Bugün yani 30 Haziran’da yapılan duruşmada, mahkeme, dile getirdiğim üzere karar vermedi ve davayı kimi gerekçelerle 8 Eylül tarihine bıraktı. Şimdiden söylemem gerekirse o tarihte de karar çıkmayacak, davanın kabulüne dair çıksa bile bu karar kesinleşmeden yürürlüğe girmeyeceğinden mevcut yönetim göreve devam edecek. Dava sürecinin devamı iktidar için faydalı olduğu sürece bu sürüncemede olma hali devam edecektir.
Açıklamaya çalıştığım bu nedenlerle konuyu mahkeme ve dava üzerinde tartışmak anlamsız. Konu siyasidir ve çözümü de siyaset yapmaktan ama doğru ve gerçek anlamıyla siyaset yapmaktan geçmektedir.
Söz konusu dava süreci CHP özelinde muhalefetin birliğini kırmaya, onu iç tartışmalara esir etmeye hizmet ettiğine göre tam da bu iki amaca karşı çıkılmalı ve bu amaçları bertaraf etmeye uygun yol haritası oluşturmalıdır. Bu anlamda;
1. Hiçbir parti yöneticisi dava ile ilgili değerlendirme yapmamalı, konuşmamalı, davayı yok saymalıdır. Çünkü dava yönetim düzeyinde konuşuldukça kendince zemin bulmakta, toplum ve siyaset olası sonuca zihnen hazırlanmaktadır.
Elbette partinin hukukçuları dava sürecini takip edip gerekeni yapacaktır. Ama parti yönetimi bu dava üzerinden eylem ve söylem üretmemeli, tartışmaya girmemelidir. Dava, parti açısından "yok hükmünde" görülmelidir.
2. Parti içindeki birlik her şeyin üstünde ve öncelikli amaç sayılmalıdır. Bu anlamda gerekli tüm girişimler yapılmalıdır.
Ülkenin içindeki gerilimin azaltmak için, bilinen bütün eleştirileri göğüsleyerek ve kısmen haklı gerekçelerle Erdoğan ile görüşen parti yönetimi, o konuda gösterdiği iyiniyeti, kararlılığı, denemeye değer sayma tavrını burada da göstermelidir. Olumsuz sonuçlanacağı düşünülse de herkesle görüşülmeli, parti içi bütün unsurlar birlikte mücadeleye çağrılmalıdır.
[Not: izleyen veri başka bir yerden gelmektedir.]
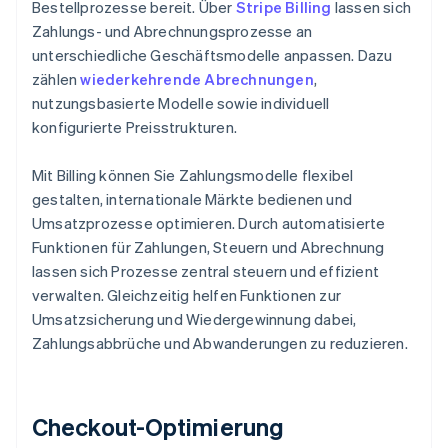
Bestellprozesse bereit. Über
Stripe Billing
lassen sich
Zahlungs- und Abrechnungsprozesse an
unterschiedliche Geschäftsmodelle anpassen. Dazu
zählen
wiederkehrende Abrechnungen
,
nutzungsbasierte Modelle sowie individuell
konfigurierte Preisstrukturen.
Mit Billing können Sie Zahlungsmodelle flexibel
gestalten, internationale Märkte bedienen und
Umsatzprozesse optimieren. Durch automatisierte
Funktionen für Zahlungen, Steuern und Abrechnung
lassen sich Prozesse zentral steuern und effizient
verwalten. Gleichzeitig helfen Funktionen zur
Umsatzsicherung und Wiedergewinnung dabei,
Zahlungsabbrüche und Abwanderungen zu reduzieren.
Checkout-Optimierung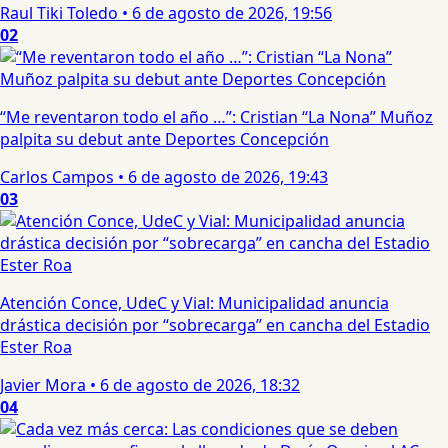
Raul Tiki Toledo
•
6 de agosto de 2026, 19:56
02
“Me reventaron todo el año …”: Cristian “La Nona” Muñoz
palpita su debut ante Deportes Concepción
Carlos Campos
•
6 de agosto de 2026, 19:43
03
Atención Conce, UdeC y Vial: Municipalidad anuncia
drástica decisión por “sobrecarga” en cancha del Estadio
Ester Roa
Javier Mora
•
6 de agosto de 2026, 18:32
04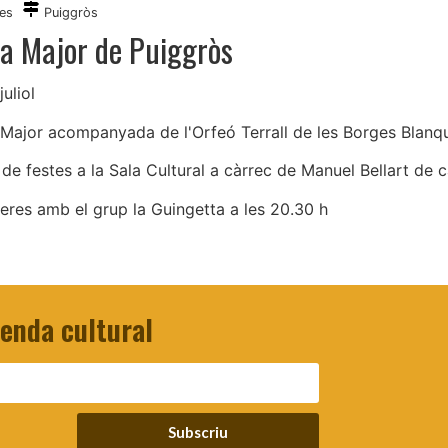
es
Puiggròs
ta Major de Puiggròs
juliol
Major acompanyada de l'Orfeó Terrall de les Borges Blanqu
de festes a la Sala Cultural a càrrec de Manuel Bellart de c
res amb el grup la Guingetta a les 20.30 h
genda cultural
Subscriu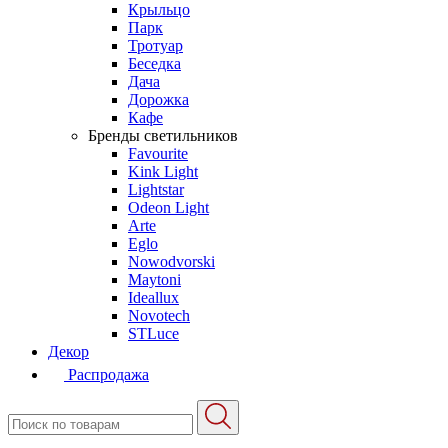
Крыльцо
Парк
Тротуар
Беседка
Дача
Дорожка
Кафе
Бренды светильников
Favourite
Kink Light
Lightstar
Odeon Light
Arte
Eglo
Nowodvorski
Maytoni
Ideallux
Novotech
STLuce
Декор
Распродажа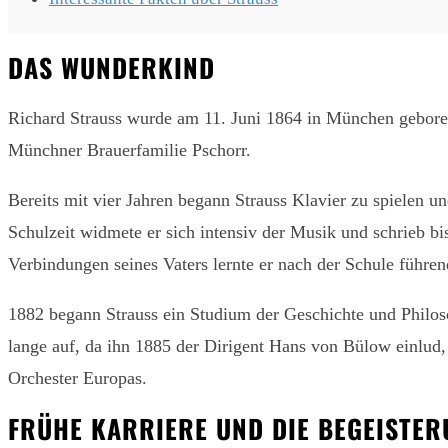
DAS WUNDERKIND
Richard Strauss wurde am 11. Juni 1864 in München geboren
Münchner Brauerfamilie Pschorr.
Bereits mit vier Jahren begann Strauss Klavier zu spielen u
Schulzeit widmete er sich intensiv der Musik und schrieb 
Verbindungen seines Vaters lernte er nach der Schule führe
1882 begann Strauss ein Studium der Geschichte und Philoso
lange auf, da ihn 1885 der Dirigent Hans von Bülow einlud, 
Orchester Europas.
FRÜHE KARRIERE UND DIE BEGEISTE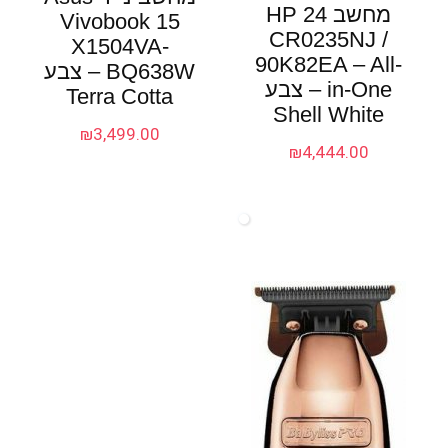
מחשב HP 24
Vivobook 15
CR0235NJ /
X1504VA-
90K82EA – All-
BQ638W – צבע
in-One – צבע
Terra Cotta
Shell White
₪
3,499.00
₪
4,444.00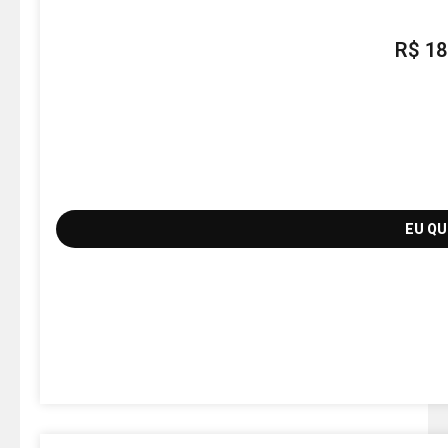
R$
18
EU Q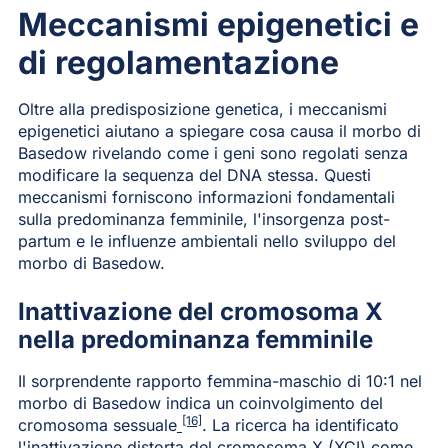
Meccanismi epigenetici e
di regolamentazione
Oltre alla predisposizione genetica, i meccanismi
epigenetici aiutano a spiegare cosa causa il morbo di
Basedow rivelando come i geni sono regolati senza
modificare la sequenza del DNA stessa. Questi
meccanismi forniscono informazioni fondamentali
sulla predominanza femminile, l'insorgenza post-
partum e le influenze ambientali nello sviluppo del
morbo di Basedow.
Inattivazione del cromosoma X
nella predominanza femminile
Il sorprendente rapporto femmina-maschio di 10:1 nel
morbo di Basedow indica un coinvolgimento del
[16]
cromosoma sessuale
. La ricerca ha identificato
l'inattivazione distorta del cromosoma X (XCI) come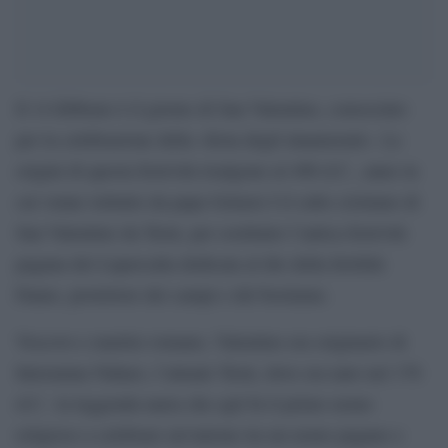
Il 14 febbraio è il giorno di San Valentino, conosciuto
per la celebrazione della «festa degli innamorati». Le
origini di questa festività risalgono al 496 d.C., anno in
cui venne istituito da papa Gelasio I il culto cristiano di
San Valentino da Terni, per sostituire l’antica festività
pagana dei Lupercalia dedicata al dio della fertilità
Fauno, protettore dei campi e del bestiame.
Vescovo e martire romano, Valentino era originario di
Interamna Nahars, l’attuale Terni, dove era nato nel 176
d.C.: la leggenda narra che egli fu il primo uomo
religioso a celebrare un’unione tra un uomo pagano e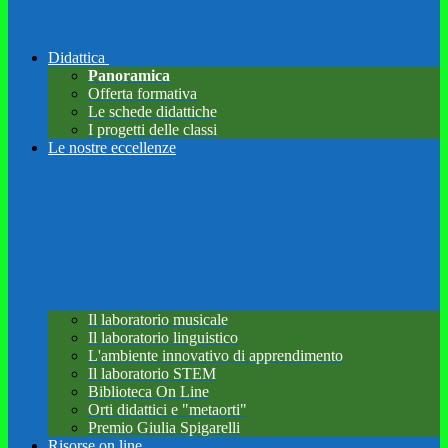
Didattica
Panoramica
Offerta formativa
Le schede didattiche
I progetti delle classi
Le nostre eccellenze
Il laboratorio musicale
Il laboratorio linguistico
L'ambiente innovativo di apprendimento
Il laboratorio STEM
Biblioteca On Line
Orti didattici e "metaorti"
Premio Giulia Spigarelli
Risorse on line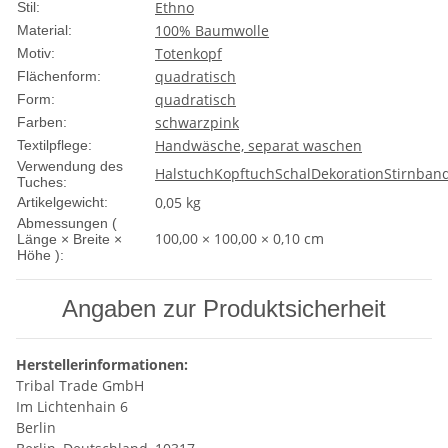
Ethno
Stil:
100% Baumwolle
Material:
Totenkopf
Motiv:
quadratisch
Flächenform:
quadratisch
Form:
schwarz
pink
Farben:
Handwäsche, separat waschen
Textilpflege:
Verwendung des
Halstuch
Kopftuch
Schal
Dekoration
Stirnban
Tuches:
0,05
kg
Artikelgewicht:
Abmessungen (
100,00 × 100,00 × 0,10 cm
Länge × Breite ×
Höhe ):
Angaben zur Produktsicherheit
Herstellerinformationen:
Tribal Trade GmbH
Im Lichtenhain 6
Berlin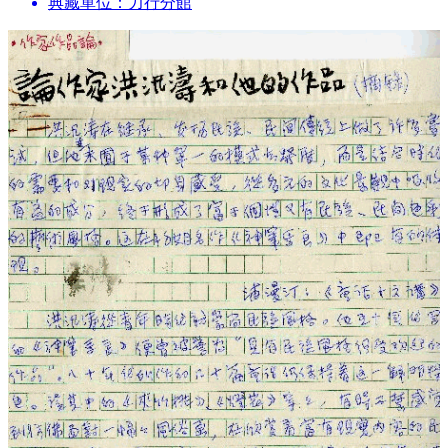
典藏單位：力行分館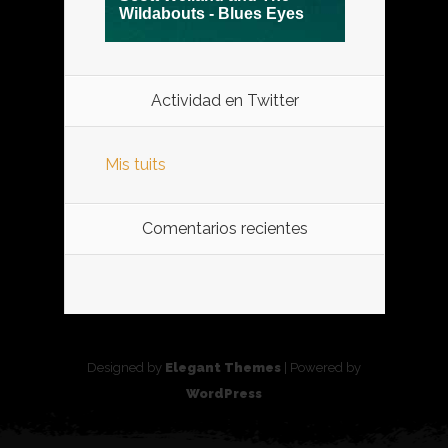
Actividad en Twitter
Mis tuits
Comentarios recientes
Designed by
Elegant Themes
| Powered by
WordPress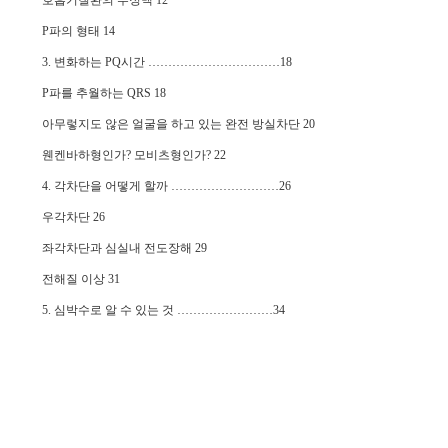
호흡기질환의 부정맥 12
P파의 형태 14
3. 변화하는 PQ시간 ……………………………18
P파를 추월하는 QRS 18
아무렇지도 않은 얼굴을 하고 있는 완전 방실차단 20
웬켄바하형인가? 모비츠형인가? 22
4. 각차단을 어떻게 할까 ………………………26
우각차단 26
좌각차단과 심실내 전도장해 29
전해질 이상 31
5. 심박수로 알 수 있는 것 ……………………34
장수하는 심박수 34
호흡성 동부정맥 36
어디까지의 서맥을 걱정해야 하는가 39
6. 심실기 외 수축을 어떻게 생각하는가 ……42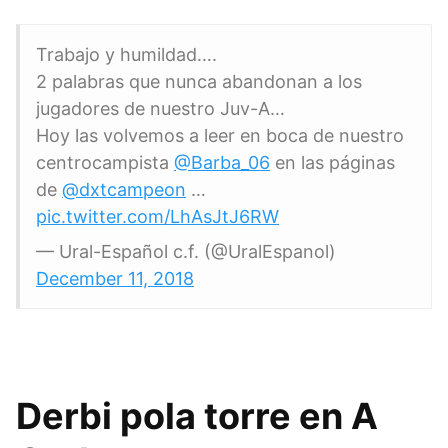
Trabajo y humildad….
2 palabras que nunca abandonan a los
jugadores de nuestro Juv-A…
Hoy las volvemos a leer en boca de nuestro
centrocampista
@Barba_06
en las páginas
de
@dxtcampeon
…
pic.twitter.com/LhAsJtJ6RW
— Ural-Español c.f. (@UralEspanol)
December 11, 2018
Derbi pola torre en A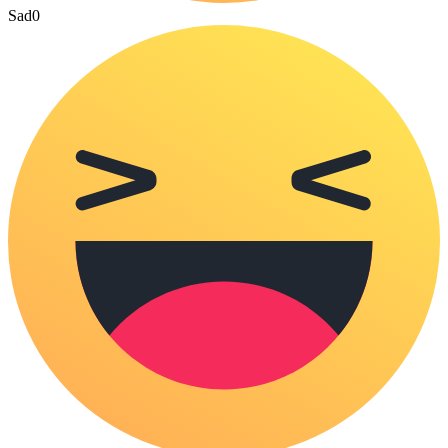
Sad
0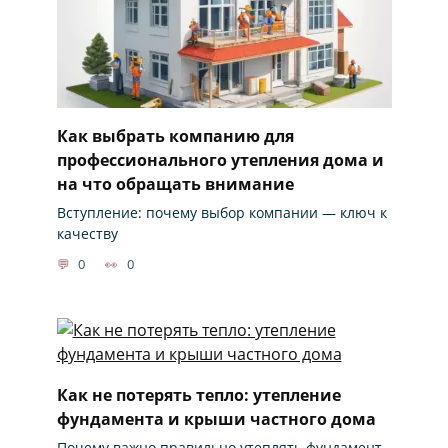
Как выбрать компанию для
профессионального утепления дома и
на что обращать внимание
Вступление: почему выбор компании — ключ к
качеству
0
0
Как не потерять тепло: утепление
фундамента и крыши частного дома
Почему важно правильно утеплять фундамент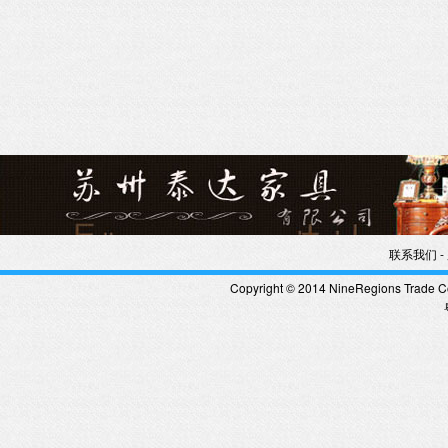
-
联系我们
Copyright © 2014 NineRegions Trade Co.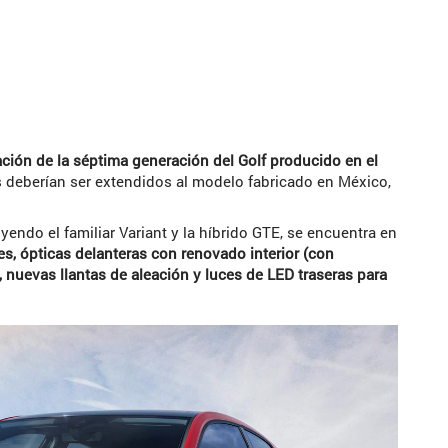
ción de la séptima generación del Golf producido en el
 deberían ser extendidos al modelo fabricado en México,
yendo el familiar Variant y la híbrido GTE, se encuentra en
s, ópticas delanteras con renovado interior (con
 nuevas llantas de aleación y luces de LED traseras para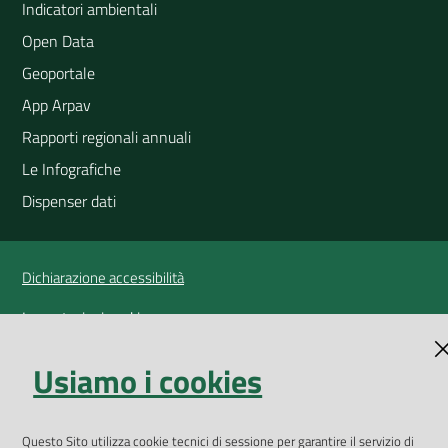
Indicatori ambientali
Open Data
Geoportale
App Arpav
Rapporti regionali annuali
Le Infografiche
Dispenser dati
Vai alla pagina
Dichiarazione accessibilità
Impostazioni cookie
Privacy
Usiamo i cookies
Note legali
Accessibilità
Questo Sito utilizza cookie tecnici di sessione per garantire il servizio di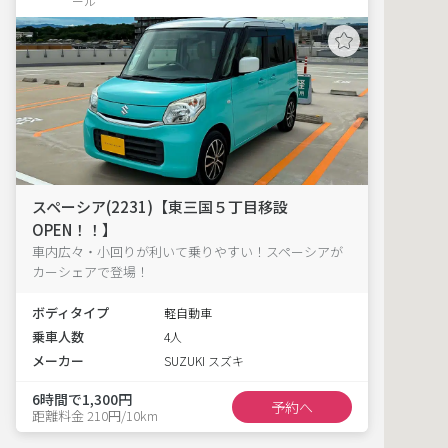
ール
スペーシア(2231)【東三国５丁目移設
OPEN！！】
車内広々・小回りが利いて乗りやすい！スペーシアが
カーシェアで登場！
ボディタイプ
軽自動車
乗車人数
4人
メーカー
SUZUKI スズキ
6時間で1,300円
予約へ
距離料金 210円/10km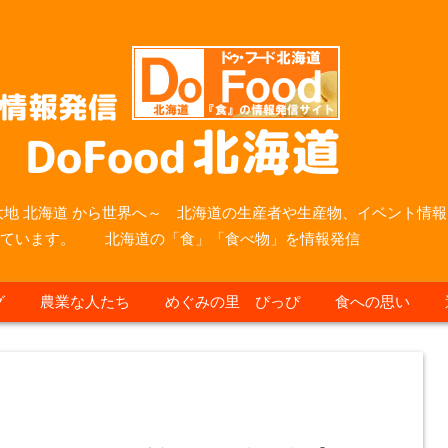
大地 北海道 から世界へ～ 北海道の生産者や生産物、イベント情報
っています。 北海道の「食」「食べ物」を情報発信
グ
農業な人たち
めぐみの里 ぴっぴ
食への思い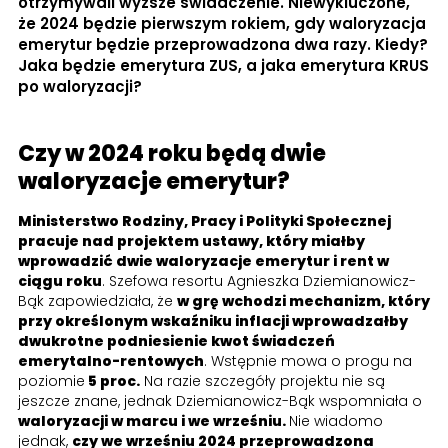
otrzymywali wyższe świadczenie. Niewykluczone,
że 2024 będzie pierwszym rokiem, gdy waloryzacja
emerytur będzie przeprowadzona dwa razy. Kiedy?
Jaka będzie emerytura ZUS, a jaka emerytura KRUS
po waloryzacji?
Czy w 2024 roku będą dwie
waloryzacje emerytur?
Ministerstwo Rodziny, Pracy i Polityki Społecznej
pracuje nad projektem ustawy, który miałby
wprowadzić dwie waloryzacje emerytur i rent w
ciągu roku
. Szefowa resortu Agnieszka Dziemianowicz-
Bąk zapowiedziała, że
w grę wchodzi mechanizm, który
przy określonym wskaźniku inflacji wprowadzałby
dwukrotne podniesienie kwot świadczeń
emerytalno-rentowych
. Wstępnie mowa o progu na
poziomie
5 proc.
Na razie szczegóły projektu nie są
jeszcze znane, jednak Dziemianowicz-Bąk wspomniała o
waloryzacji w marcu i we wrześniu.
Nie wiadomo
jednak,
czy we wrześniu 2024 przeprowadzona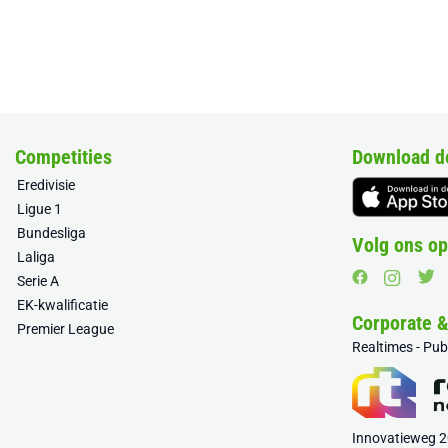
Competities
Download d
Eredivisie
Ligue 1
Bundesliga
Volg ons op
Laliga
Serie A
EK-kwalificatie
Corporate 
Premier League
Realtimes - Pu
Innovatieweg 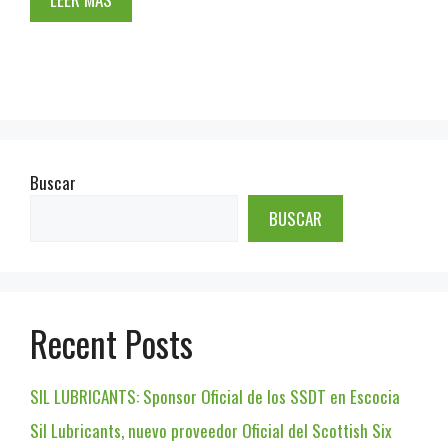
Buscar
BUSCAR
Recent Posts
SIL LUBRICANTS: Sponsor Oficial de los SSDT en Escocia
Sil Lubricants, nuevo proveedor Oficial del Scottish Six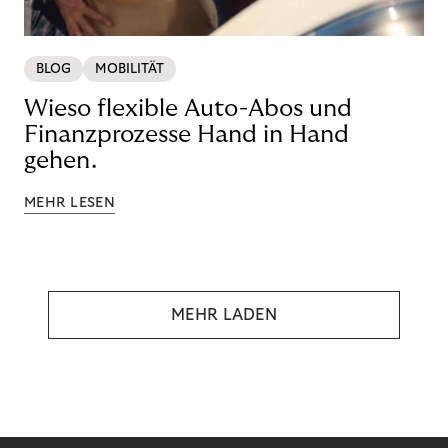
BLOG
MOBILITÄT
Wieso flexible Auto-Abos und
Finanzprozesse Hand in Hand
gehen.
MEHR LESEN
MEHR LADEN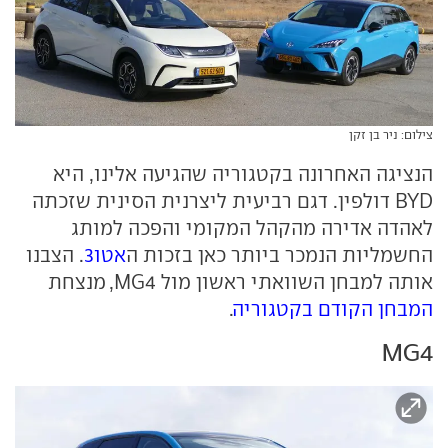
צילום: ניר בן זקן
הנציגה האחרונה בקטגוריה שהגיעה אלינו, היא
BYD דולפין. דגם רביעית ליצרנית הסינית שזכתה
לאהדה אדירה מהקהל המקומי והפכה למותג
החשמליות הנמכר ביותר כאן בזכות ה
אטו3
. הצבנו
אותה למבחן השוואתי ראשון מול MG4, מנצחת
המבחן הקודם בקטגוריה
.
MG4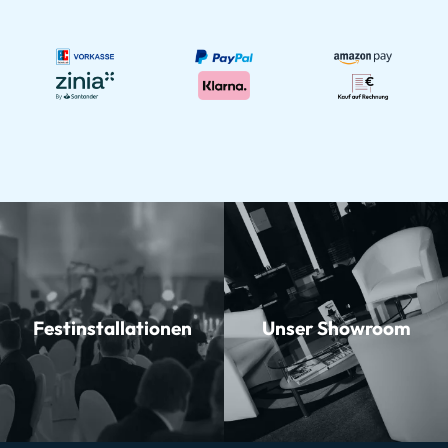
Festinstallationen
Unser Showroom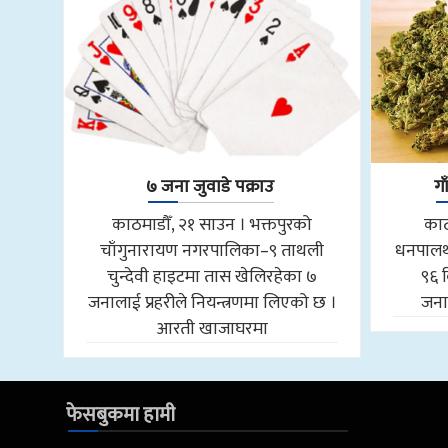
७ जना जुवाडे पक्राउ
ग
काठमाडौँ, २१ साउन । भक्तपुरको
काठ
चाँगुनारायण नगरपालिका–९ ताथली
धनपालथ
चुन्देवी हाइटमा तास खेलिरहेका ७
९६ 
जनालाई प्रहरीले नियन्त्रणमा लिएको छ ।
जनाल
आरती खाजाघरमा
फेसबुकमा हामी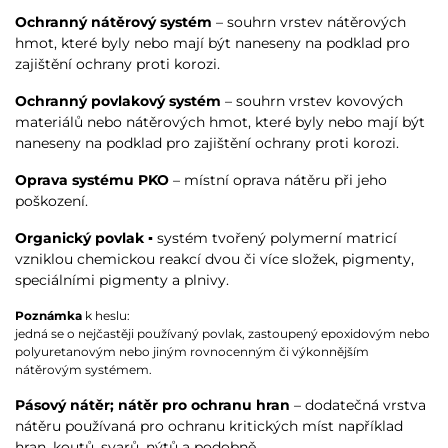
Ochranný nátěrový systém
– souhrn vrstev nátěrových
hmot, které byly nebo mají být naneseny na podklad pro
zajištění ochrany proti korozi.
Ochranný povlakový systém
– souhrn vrstev kovových
materiálů nebo nátěrových hmot, které byly nebo mají být
naneseny na podklad pro zajištění ochrany proti korozi.
Oprava systému PKO
– místní oprava nátěru při jeho
poškození.
Organický povlak
▪ systém tvořený polymerní matricí
vzniklou chemickou reakcí dvou či více složek, pigmenty,
speciálními pigmenty a plnivy.
Poznámka
k heslu:
jedná se o nejčastěji používaný povlak, zastoupený epoxidovým nebo
polyuretanovým nebo jiným rovnocenným či výkonnějším
nátěrovým systémem.
Pásový nátěr; nátěr pro ochranu hran
– dodatečná vrstva
nátěru používaná pro ochranu kritických míst například
hran, koutů, svarů, nýtů a podobně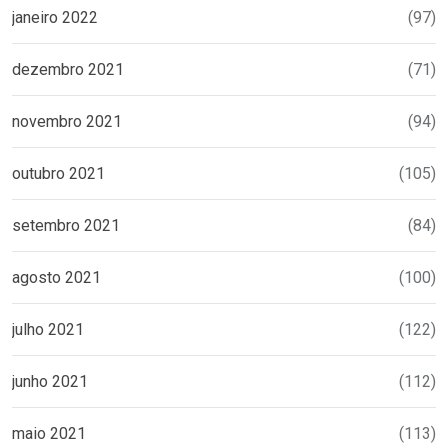
janeiro 2022
(97)
dezembro 2021
(71)
novembro 2021
(94)
outubro 2021
(105)
setembro 2021
(84)
agosto 2021
(100)
julho 2021
(122)
junho 2021
(112)
maio 2021
(113)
Ne yapılırsa yapılsın, kimileri için bu çağrının karşılık bulmayacağı haklı olarak düşünülse bile, çağrı, istisnasız herkese, en üst düzeyde ve açıkça yapılmalıdır. Parti içi birliği sağlama görevi öncelikle parti yönetiminin sorumluluğundadır.
3. Çağrıya olumlu cevap vermeyenlere karşı polemik ve kötüleme dili kullanılmamalı, çatışmadan beslenenlerin getirip götüreceği sözler dikkate bile alınmamalı, gelen herkesle birlikte yürünmeli, "Yürümeyenleri, arkada boş sokaklar gibi bırakarak" yürümeye devam edilmelidir.
Tüm bunları başaracak kudret, CHP'nin 100 yılı aşan tarihinde mevcuttur."